# laminated panels to replace glass in sunroom?



## pepar (May 22, 2011)

We have a 20-yr old four seasons sunroom with some of the original glass panels. While the roof does not leak, the panels "failed" a long time ago and provide no R-value, don't block UV and look like #$%^& to boot.

I contacted the manufacturer about replacing the glass panels with laminated foam panels and was told yes ... and they were a "little" less expensive than the glass.

That sounded bogus (and self-serving) to me and I decided to research it on my own.  Sooo, here I am!

Should I not be able to purchase aluminum/foam laminated panels for a fraction of the cost of their "special" glass?

TIA!

Jeff


----------



## joecaption (May 22, 2011)

Well since no one here can see what you have it's hard to say.
Why would you want to remove windows and have solid panels? No light, no view.


----------



## pepar (May 22, 2011)

joecaption said:


> Well since no one here can see what you have it's hard to say.
> Why would you want to remove windows and have solid panels? No light, no view.





			
				pepar said:
			
		

> While the roof does not leak, the panels "failed" a long time ago and provide no R-value, don't block UV and look like #$%^& to boot.



I.e., the seals failed and moisture has leaked in and deteriorated the formerly chemically treated poly film that was suspended in between the two panes of glass (they are Four Seasons Heat Mirror glass panels). So they need replaced.  We don't need light coming in the roof and I expect that laminated panels will cost a fraction of what Four Seasons charges for the glass.

Jeff


----------



## nealtw (May 24, 2011)

Up hear the local window repair company offer a few solutions.


----------



## pepar (May 24, 2011)

nealtw said:


> Up hear the local window repair company offer a few solutions.

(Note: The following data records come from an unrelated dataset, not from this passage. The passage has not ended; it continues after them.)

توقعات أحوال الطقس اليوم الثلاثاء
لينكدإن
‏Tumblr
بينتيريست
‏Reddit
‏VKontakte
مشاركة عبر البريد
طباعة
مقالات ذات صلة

Thanks, I never thought of that.  I wonder if they would be able to supply solid panels laminated from aluminum and foam?

Jeff


----------



## inspectorD (May 25, 2011)

I can find those at my local greenhouse supply store. They sell many different types of reflective, and plexiglass panels also.
Good luck.


----------



## pepar (May 25, 2011)

Tomorrow morning there is someone from a local glass company coming to take a look, and I have spoken to both a CA online sunroom company (sunroom.com) and a local glass supplier.  All three of them seem to know about replacing panels in Four Seasons sunrooms and using baked enamel aluminum over foam laminated panels.

Thanks,
Jeff


----------